‘The noteworthy things I have done receive scant notice’

“If the South had 40 editors like W. O. Saunders, ” H. L. Mencken wrote, “it could be rid of most of its problems in five years.”

Saunders put out the weekly Elizabeth City Independent from 1908 until 1937. He exposed corruption and bigotry with great courage, but he attracted more attention with his rambunctious humor.

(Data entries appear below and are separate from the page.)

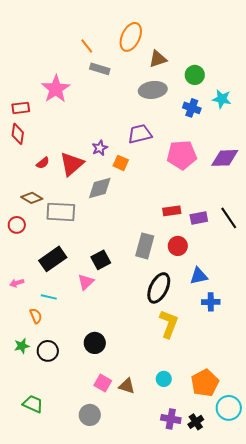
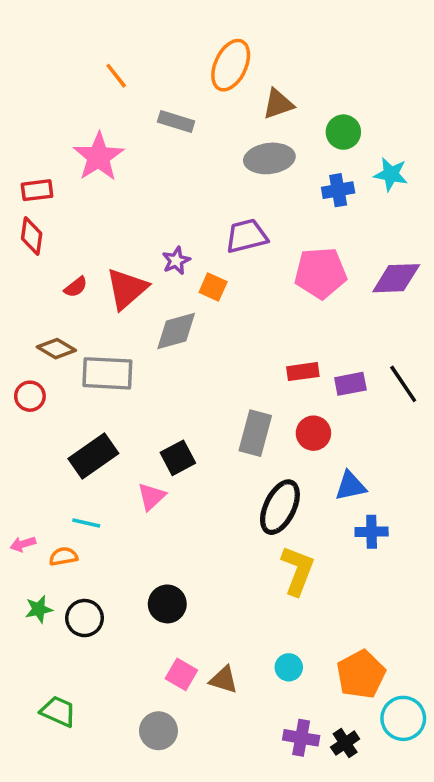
orange line: (87, 46) -> (116, 76), moved
blue cross: (192, 108) -> (338, 190), turned -30
pink arrow: (17, 283) -> (23, 544), moved
orange semicircle: (36, 316) -> (63, 556), turned -77

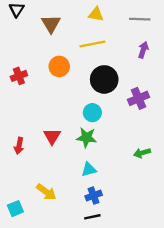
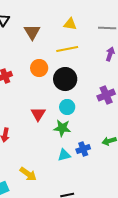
black circle: (104, 79) -> (65, 79), moved
red triangle: (52, 136) -> (38, 114), moved
blue cross: (94, 196) -> (83, 149), moved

A typical editorial page filler reported deadplan that a local political boss had been spotted “in the courthouse with his hands in his own pockets.”

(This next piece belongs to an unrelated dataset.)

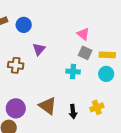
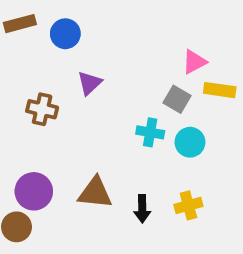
pink triangle: (83, 34) -> (194, 62), moved, turned 48
yellow rectangle: (107, 55) -> (220, 90), moved
cyan circle: (106, 74) -> (190, 142), moved
brown triangle: (48, 106) -> (95, 193), turned -36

The Independent’s fame and circulation extended nationwide, thanks to such pranks as a full-page satire on a New Deal privy project and Saunders’ pajama-clad stroll down Fifth Avenue in advocacy of more sensible hot-weather clothing. (When a New York reporter asked him how he felt, he admitted, “Like a damn fool.”)

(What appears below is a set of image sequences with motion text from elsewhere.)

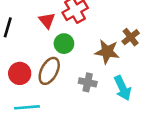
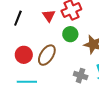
green circle: (64, 44) -> (70, 34), moved
gray cross: (88, 82) -> (81, 76), moved

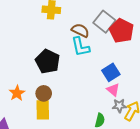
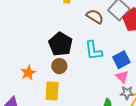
cyan L-shape: (80, 47) -> (93, 50), moved
brown circle: (44, 93) -> (59, 66), moved

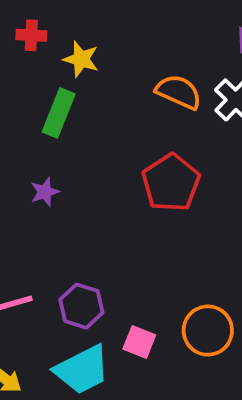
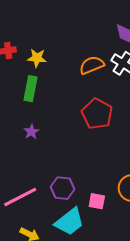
orange semicircle: (179, 92) -> (92, 65), turned -35

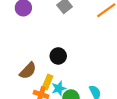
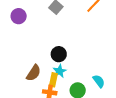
cyan star: (59, 88) -> (60, 71), moved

“The truly noteworthy things I have done receive scant notice….” Saunders once lamented. “But when I walk out on the streets in pajamas on a sweltering summer day or print a satire on new-fangled backhouses, the whole country gives me a big hand.”


Outhouse mailbox: $1 worth of beautification?

“Not the most beautiful portions of the U. S. are the Carolinas. Apart from the sea islands to the east and the mountains to the west, the bulk of both States is flat, sandy, scrubby, down-at-heel. Yet local pride burns high. The Carolina Motor Club of Charlotte decided that the ugliest excrescences on their land’s flat face were the rural rows of raffish, rusty mail boxes propped on old wagon wheels and rotting fence posts. Prize money was assembled, and the  Rural Mail Box Improvement Campaign was launched.

“The North Carolina prize committee, chairmanned by Author Struthers Burt (“The Diary of a Dude Wrangler,” “Festival”), [awarded] $5 to B. B. Britt of Garner. Mr. Britt’s mailbox [had been] propped on a fence rail between tin signs advertising Coca-Cola and a tonic known as DR. PEPPER (“Good for Life”). Beautifier Britt took down these signs, cleared away assorted lengths of rusting barbed wire, old tomato cans, broken peach baskets, bits of kindling, corn stalks. Then he bowered his mailbox in flowering vines, shrubs, sun flowers, and a border of sweet alyssum.

“There were also $1 prizes for Lula Williams at Autryville, who moved her mailbox to an oak tree and planted petunias around it, and for Mrs. Z. I. McBane of Graham,  who put her mailbox into what looked like an outhouse on stilts.”